[proofplan]
We decompose each deviation $Y_i - \bar Y$ as the sum of a fitted deviation $\hat Y_i - \bar Y$ and a residual $R_i := Y_i - \hat Y_i$, square, and sum. The decomposition reduces to showing that the cross-term $\sum_i (\hat Y_i - \bar Y) R_i$ vanishes. This splits into two pieces: the residuals sum to zero (from the first normal equation, which provides an intercept column in $X$ or is imposed directly), and $\sum_i \hat Y_i R_i = 0$ because the fitted values lie in the column space of $X$ while the residual vector $\mathbf R$ is orthogonal to that column space — a fact captured by $X^\top \mathbf R = \mathbf{0}$, the [normal equations](/theorems/501).
[/proofplan]
[step:Set up the algebraic decomposition $Y_i - \bar Y = (\hat Y_i - \bar Y) + R_i$]
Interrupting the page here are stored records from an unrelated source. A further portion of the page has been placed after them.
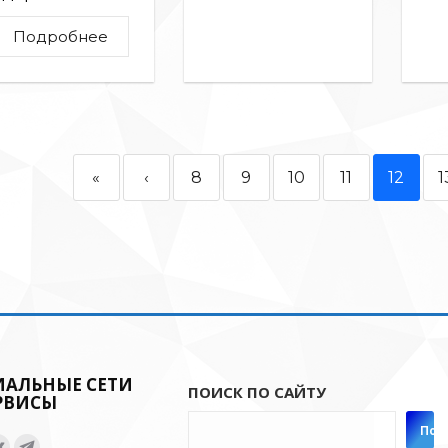
Подробнее
«
‹
8
9
10
11
12
1
ИАЛЬНЫЕ СЕТИ
ПОИСК ПО САЙТУ
РВИСЫ
Пои
нас:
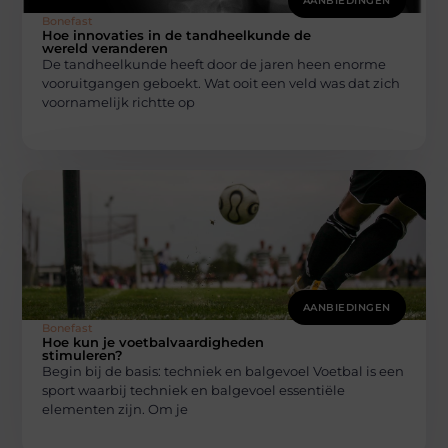
AANBIEDINGEN
Bonefast
Hoe innovaties in de tandheelkunde de
wereld veranderen
De tandheelkunde heeft door de jaren heen enorme
vooruitgangen geboekt. Wat ooit een veld was dat zich
voornamelijk richtte op
AANBIEDINGEN
Bonefast
Hoe kun je voetbalvaardigheden
stimuleren?
Begin bij de basis: techniek en balgevoel Voetbal is een
sport waarbij techniek en balgevoel essentiële
elementen zijn. Om je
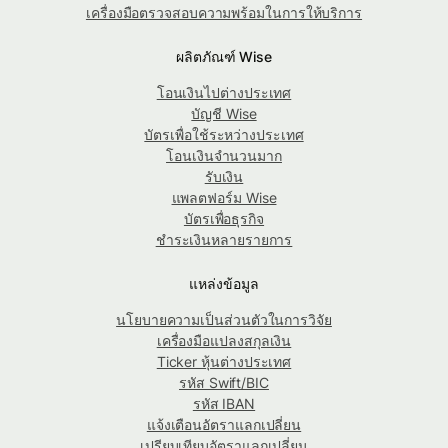
เครื่องมือตรวจสอบความพร้อมในการให้บริการ
ผลิตภัณฑ์ Wise
โอนเงินไปต่างประเทศ
บัญชี Wise
บัตรเพื่อใช้ระหว่างประเทศ
โอนเงินจำนวนมาก
รับเงิน
แพลตฟอร์ม Wise
บัตรเพื่อธุรกิจ
ชำระเงินหลายรายการ
แหล่งข้อมูล
นโยบายความเป็นส่วนตัวในการวิจัย
เครื่องมือแปลงสกุลเงิน
Ticker หุ้นต่างประเทศ
รหัส Swift/BIC
รหัส IBAN
แจ้งเตือนอัตราแลกเปลี่ยน
เปรียบเทียบอัตราแลกเปลี่ยน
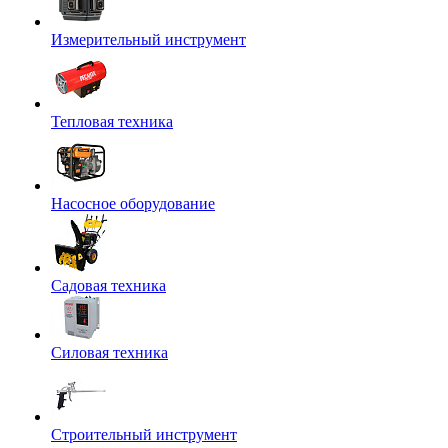
Измерительный инструмент
Тепловая техника
Насосное оборудование
Садовая техника
Силовая техника
Строительный инструмент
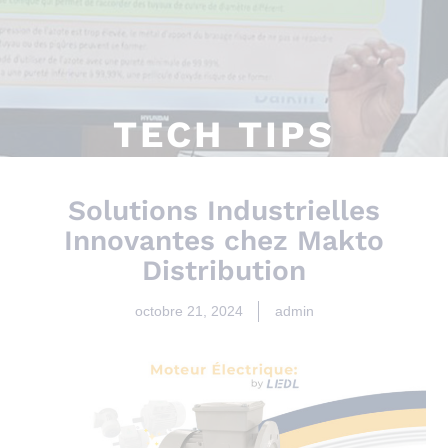
Nos Serv
Notre S
Qui Sommes-Nous
Clients & 
TECH TIPS
Solutions Industrielles
Innovantes chez Makto
Distribution
octobre 21, 2024
admin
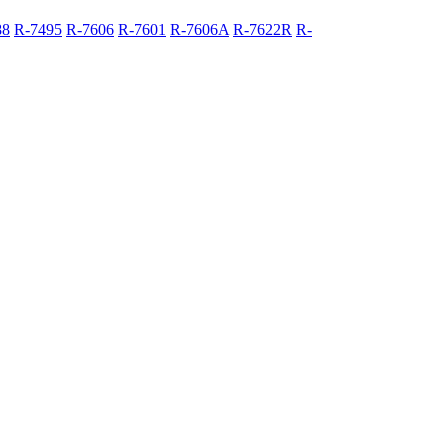
88
R-7495
R-7606
R-7601
R-7606A
R-7622R
R-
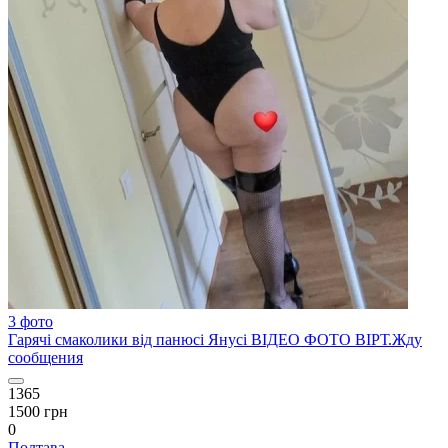
3 фото
Гарячі смаколики від панюсі Янусі ВІДЕО ФОТО ВІРТ.Жду
сообщения
1365
1500 грн
0
Полтава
Consider the linear model $Y = X\beta + \varepsilon$ with design matrix $X \in \mathbb{R}^{n \times p}$ whose first column is the all-ones vector (so the model contains an intercept). Let $\hat{\beta} = (X^\top X)^{-1} X^\top Y$ be the [least squares estimator](/theorems/501), let $\hat{Y} = X\hat{\beta}$ be the vector of fitted values, and let $R = Y - \hat{Y}$ be the residual vector. Define the total, explained, and residual sums of squares
\begin{align*}
\mathrm{TSS} &:= \sum_{i=1}^n (Y_i - \bar Y)^2, \\
\mathrm{ESS} &:= \sum_{i=1}^n (\hat Y_i - \bar Y)^2, \\
\mathrm{RSS} &:= \sum_{i=1}^n R_i^2.
\end{align*}
For each $i$, write the identity
\begin{align*}
Y_i - \bar Y = (\hat Y_i - \bar Y) + (Y_i - \hat Y_i) = (\hat Y_i - \bar Y) + R_i.
\end{align*}
Squaring and summing over $i$,
\begin{align*}
\mathrm{TSS} = \sum_{i=1}^n (Y_i - \bar Y)^2 = \sum_{i=1}^n (\hat Y_i - \bar Y)^2 + \sum_{i=1}^n R_i^2 + 2\sum_{i=1}^n (\hat Y_i - \bar Y) R_i.
\end{align*}
The proof reduces to showing that the last sum — the cross-term — equals zero.
[/step]
[step:Split the cross-term as $\sum_i \hat Y_i R_i - \bar Y \sum_i R_i$]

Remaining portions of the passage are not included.